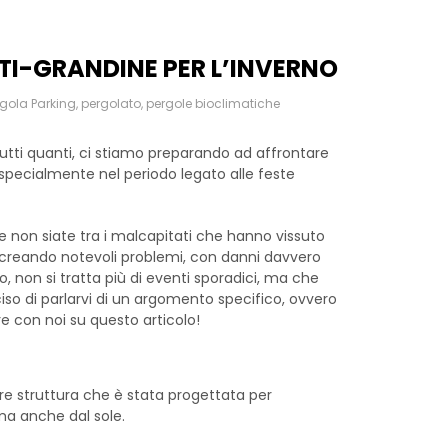
TI-GRANDINE PER L’INVERNO
rgola Parking
,
pergolato
,
pergole bioclimatiche
utti quanti, ci stiamo preparando ad affrontare
a specialmente nel periodo legato alle feste
 non siate tra i malcapitati che hanno vissuto
a creando notevoli problemi, con danni davvero
, non si tratta più di eventi sporadici, ma che
iso di parlarvi di un argomento specifico, ovvero
re con noi su questo articolo!
are struttura che è stata progettata per
ma anche dal sole.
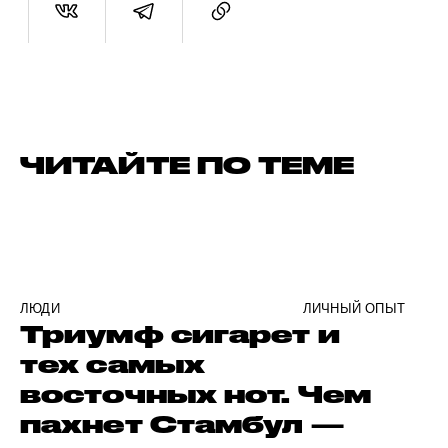
ЧИТАЙТЕ ПО ТЕМЕ
ЛЮДИ
ЛИЧНЫЙ ОПЫТ
Триумф сигарет и
тех самых
восточных нот. Чем
пахнет Стамбул —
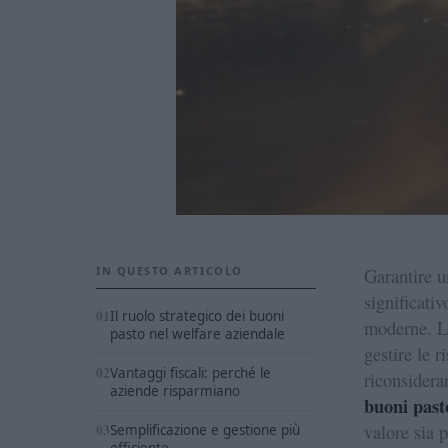
IN QUESTO ARTICOLO
Garantire u
significativ
Il ruolo strategico dei buoni
moderne. La
pasto nel welfare aziendale
gestire le 
Vantaggi fiscali: perché le
riconsiderar
aziende risparmiano
buoni past
valore sia p
Semplificazione e gestione più
efficiente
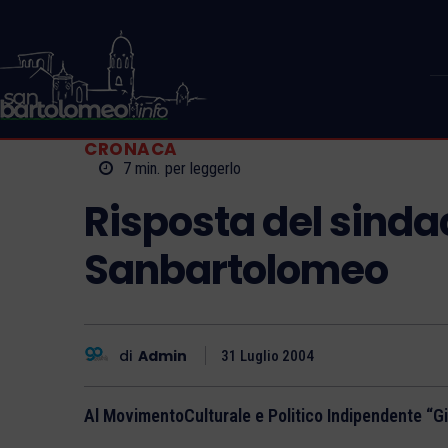
CRONACA
7
min.
per leggerlo
Risposta del sinda
Sanbartolomeo
di
Admin
31 Luglio 2004
Al MovimentoCulturale e Politico Indipendente “G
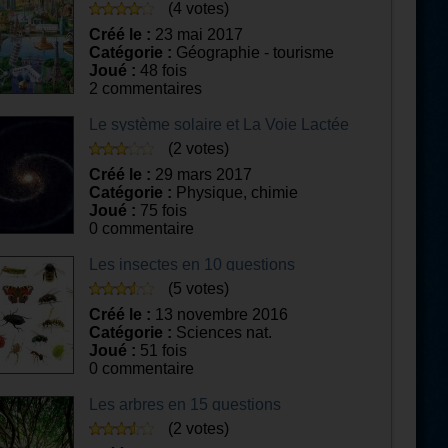
(4 votes)
Créé le :
23 mai 2017
Catégorie :
Géographie - tourisme
Joué :
48 fois
2 commentaires
Le système solaire et La Voie Lactée
(2 votes)
Créé le :
29 mars 2017
Catégorie :
Physique, chimie
Joué :
75 fois
0 commentaire
Les insectes en 10 questions
(5 votes)
Créé le :
13 novembre 2016
Catégorie :
Sciences nat.
Joué :
51 fois
0 commentaire
Les arbres en 15 questions
(2 votes)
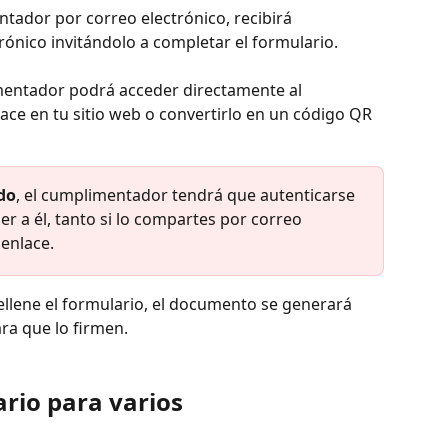
entador por correo electrónico, recibirá 
ónico invitándolo a completar el formulario.
imentador podrá acceder directamente al 
ace en tu sitio web o convertirlo en un código QR 
do
, el cumplimentador tendrá que autenticarse 
r a él, tanto si lo compartes por correo 
enlace.
llene el formulario, el documento se generará 
ra que lo firmen.
rio para varios 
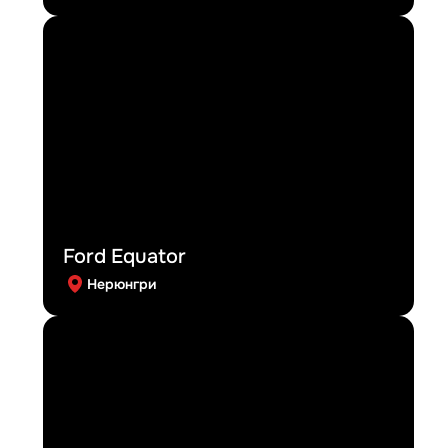
Ford Equator
Нерюнгри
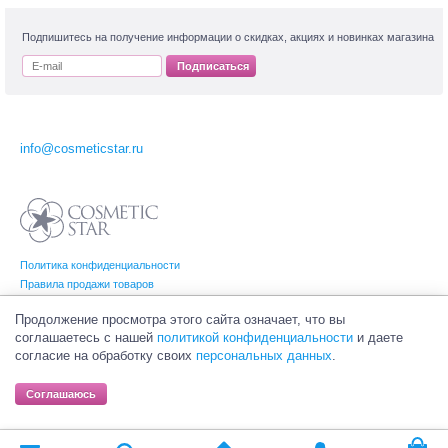
Подпишитесь на получение информации о скидках, акциях и новинках магазина
Подписаться
info@cosmeticstar.ru
Политика конфиденциальности
Правила продажи товаров
Согласие на обработку персональных данных
Продолжение просмотра этого сайта означает, что вы
соглашаетесь с нашей
политикой конфиденциальности
и даете
согласие на обработку своих
персональных данных
.
© Интернет-магазин профессиональной и салонной косметики Cosmetic Star
(Косметик Стар). Все права на товарные знаки принадлежат их законным
Соглашаюсь
владельцам.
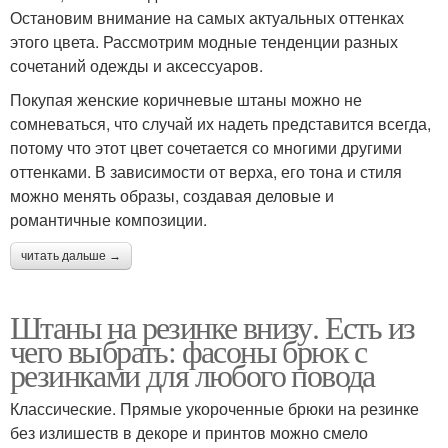
Остановим внимание на самых актуальных оттенках
этого цвета. Рассмотрим модные тенденции разных
сочетаний одежды и аксессуаров.
Покупая женские коричневые штаны можно не
сомневаться, что случай их надеть представится всегда,
потому что этот цвет сочетается со многими другими
оттенками. В зависимости от верха, его тона и стиля
можно менять образы, создавая деловые и
романтичные композиции.
читать дальше →
Штаны на резинке внизу. Есть из
чего выбрать: фасоны брюк с
резинками для любого повода
Классические. Прямые укороченные брюки на резинке
без излишеств в декоре и принтов можно смело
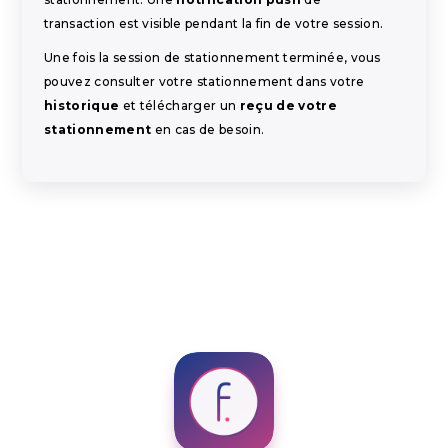
transaction est visible pendant la fin de votre session.
Une fois la session de stationnement terminée, vous
pouvez consulter votre stationnement dans votre
historique
et télécharger un
reçu de votre
stationnement
en cas de besoin.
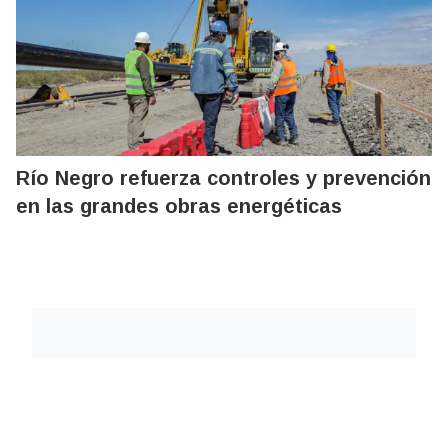
Río Negro refuerza controles y prevención
en las grandes obras energéticas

TASK DETAILS
Reproduce the data above without a single change, please, but without its pictures.

RESPONSE FOR THIS EXERCISE
TI-GRANDINE PER L’INVERNO
rgola Parking
,
pergolato
,
pergole bioclimatiche
utti quanti, ci stiamo preparando ad affrontare
a specialmente nel periodo legato alle feste
 non siate tra i malcapitati che hanno vissuto
a creando notevoli problemi, con danni davvero
, non si tratta più di eventi sporadici, ma che
iso di parlarvi di un argomento specifico, ovvero
re con noi su questo articolo!
are struttura che è stata progettata per
ma anche dal sole.
ЧИТАЙТЕ ПО ТЕМЕ
ЛЮДИ
ЛИЧНЫЙ ОПЫТ
Триумф сигарет и
тех самых
восточных нот. Чем
пахнет Стамбул —
IN QUESTO ARTICOLO
Garantire u
significativ
Il ruolo strategico dei buoni
moderne. La
pasto nel welfare aziendale
gestire le 
Vantaggi fiscali: perché le
riconsiderar
aziende risparmiano
buoni past
valore sia p
Semplificazione e gestione più
efficiente
CRONACA
7
min.
per leggerlo
Risposta del sinda
Sanbartolomeo
di
Admin
31 Luglio 2004
Al MovimentoCulturale e Politico Indipendente “G
(4 votes)
Créé le :
23 mai 2017
Catégorie :
Géographie - tourisme
Joué :
48 fois
2 commentaires
Le système solaire et La Voie Lactée
(2 votes)
Créé le :
29 mars 2017
Catégorie :
Physique, chimie
Joué :
75 fois
0 commentaire
Les insectes en 10 questions
(5 votes)
Créé le :
13 novembre 2016
Catégorie :
Sciences nat.
Joué :
51 fois
0 commentaire
Les arbres en 15 questions
(2 votes)
entador por correo electrónico, recibirá 
ónico invitándolo a completar el formulario.
imentador podrá acceder directamente al 
ace en tu sitio web o convertirlo en un código QR 
do
, el cumplimentador tendrá que autenticarse 
r a él, tanto si lo compartes por correo 
enlace.
llene el formulario, el documento se generará 
ra que lo firmen.
rio para varios 
Ford Equator
Нерюнгри
Подпишитесь на получение информации о скидках, акциях и новинках магазина
Подписаться
info@cosmeticstar.ru
Политика конфиденциальности
Правила продажи товаров
Согласие на обработку персональных данных
Продолжение просмотра этого сайта означает, что вы
соглашаетесь с нашей
политикой конфиденциальности
и даете
согласие на обработку своих
персональных данных
.
© Интернет-магазин профессиональной и салонной косметики Cosmetic Star
(Косметик Стар). Все права на товарные знаки принадлежат их законным
Соглашаюсь
владельцам.
Остановим внимание на самых актуальных оттенках
этого цвета. Рассмотрим модные тенденции разных
сочетаний одежды и аксессуаров.
Покупая женские коричневые штаны можно не
сомневаться, что случай их надеть представится всегда,
потому что этот цвет сочетается со многими другими
оттенками. В зависимости от верха, его тона и стиля
можно менять образы, создавая деловые и
романтичные композиции.
читать дальше →
Штаны на резинке внизу. Есть из
чего выбрать: фасоны брюк с
резинками для любого повода
Классические. Прямые укороченные брюки на резинке
без излишеств в декоре и принтов можно смело
transaction est visible pendant la fin de votre session.
Une fois la session de stationnement terminée, vous
pouvez consulter votre stationnement dans votre
historique
et télécharger un
reçu de votre
stationnement
en cas de besoin.
Río Negro refuerza controles y prevención
en las grandes obras energéticas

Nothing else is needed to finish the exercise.